FeLV causes immunosuppression in domestic cats, but there is also credible evidence for its existence of the virus in larger wild cat populations (e.g. lynx, cheetahs, and lions). On the other hand, overwhelming epidemiologic evidence suggests FeLV is not transmissible to either humans or dogs. In fact, there is apparently no canine version of this disease at all. It is not known to infect non-feline species.
Because of their immature immune systems, young kittens are more susceptible to infection, but by 8 months of age become somewhat resistant. They can also be born with it, having contracted it from their mother while in utero.

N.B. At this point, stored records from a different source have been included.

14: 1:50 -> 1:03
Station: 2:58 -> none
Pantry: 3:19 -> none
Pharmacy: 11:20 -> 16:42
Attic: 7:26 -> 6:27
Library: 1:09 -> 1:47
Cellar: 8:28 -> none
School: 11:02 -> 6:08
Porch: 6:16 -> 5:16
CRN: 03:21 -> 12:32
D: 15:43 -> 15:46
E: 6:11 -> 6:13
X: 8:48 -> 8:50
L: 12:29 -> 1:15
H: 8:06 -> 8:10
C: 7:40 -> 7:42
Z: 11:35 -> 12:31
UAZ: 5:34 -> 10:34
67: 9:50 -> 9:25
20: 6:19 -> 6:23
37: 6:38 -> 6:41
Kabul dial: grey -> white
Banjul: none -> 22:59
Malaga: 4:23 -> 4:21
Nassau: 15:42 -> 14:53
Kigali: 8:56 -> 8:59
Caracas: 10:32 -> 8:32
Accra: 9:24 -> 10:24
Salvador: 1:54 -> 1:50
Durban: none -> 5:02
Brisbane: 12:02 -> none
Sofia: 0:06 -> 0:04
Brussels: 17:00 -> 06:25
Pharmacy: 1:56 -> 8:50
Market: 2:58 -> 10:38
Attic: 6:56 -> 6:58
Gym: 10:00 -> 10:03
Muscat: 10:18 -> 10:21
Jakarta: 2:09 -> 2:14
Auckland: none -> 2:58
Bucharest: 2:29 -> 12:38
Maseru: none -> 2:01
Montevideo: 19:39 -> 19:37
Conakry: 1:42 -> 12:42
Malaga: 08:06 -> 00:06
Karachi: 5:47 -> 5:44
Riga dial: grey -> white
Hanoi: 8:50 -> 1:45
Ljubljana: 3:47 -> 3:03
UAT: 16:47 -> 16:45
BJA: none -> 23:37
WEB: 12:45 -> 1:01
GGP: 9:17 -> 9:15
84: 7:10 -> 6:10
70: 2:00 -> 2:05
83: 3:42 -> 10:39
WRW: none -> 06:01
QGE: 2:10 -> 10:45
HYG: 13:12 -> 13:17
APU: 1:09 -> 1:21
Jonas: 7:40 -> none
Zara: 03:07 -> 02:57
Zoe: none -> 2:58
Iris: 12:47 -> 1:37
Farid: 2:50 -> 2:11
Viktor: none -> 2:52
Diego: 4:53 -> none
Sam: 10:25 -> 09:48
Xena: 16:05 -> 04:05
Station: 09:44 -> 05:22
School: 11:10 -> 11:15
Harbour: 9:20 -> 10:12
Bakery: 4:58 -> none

Vaccines are very effective and the best means of prevention. Although no FeLV vaccine provides perfect protection, the overwhelming majority of veterinarians recommend vaccination.
Since the virus is very weak and dies within two hours in a dry environment, the incidence of transmission will drop considerably if the litter box is kept from remaining damp between uses in multi-cat households. One method is to clean all damp litter out of a standard box after each use; however, this is sometimes not practical.
Another option is a specialized three-part litter box that uses either a ground corncob or safflower seed litter in a slotted top unit, which allows the liquid to drain into a reservoir that is emptied regularly. The litter material air-dries quickly, thus killing the virus. This litter box was originally designed for diabetic cats to allow regular testing of the sugar level in the cat’s system. Coincidentally, the box was also found to help reduce the chances of FeLV transmission between household cats.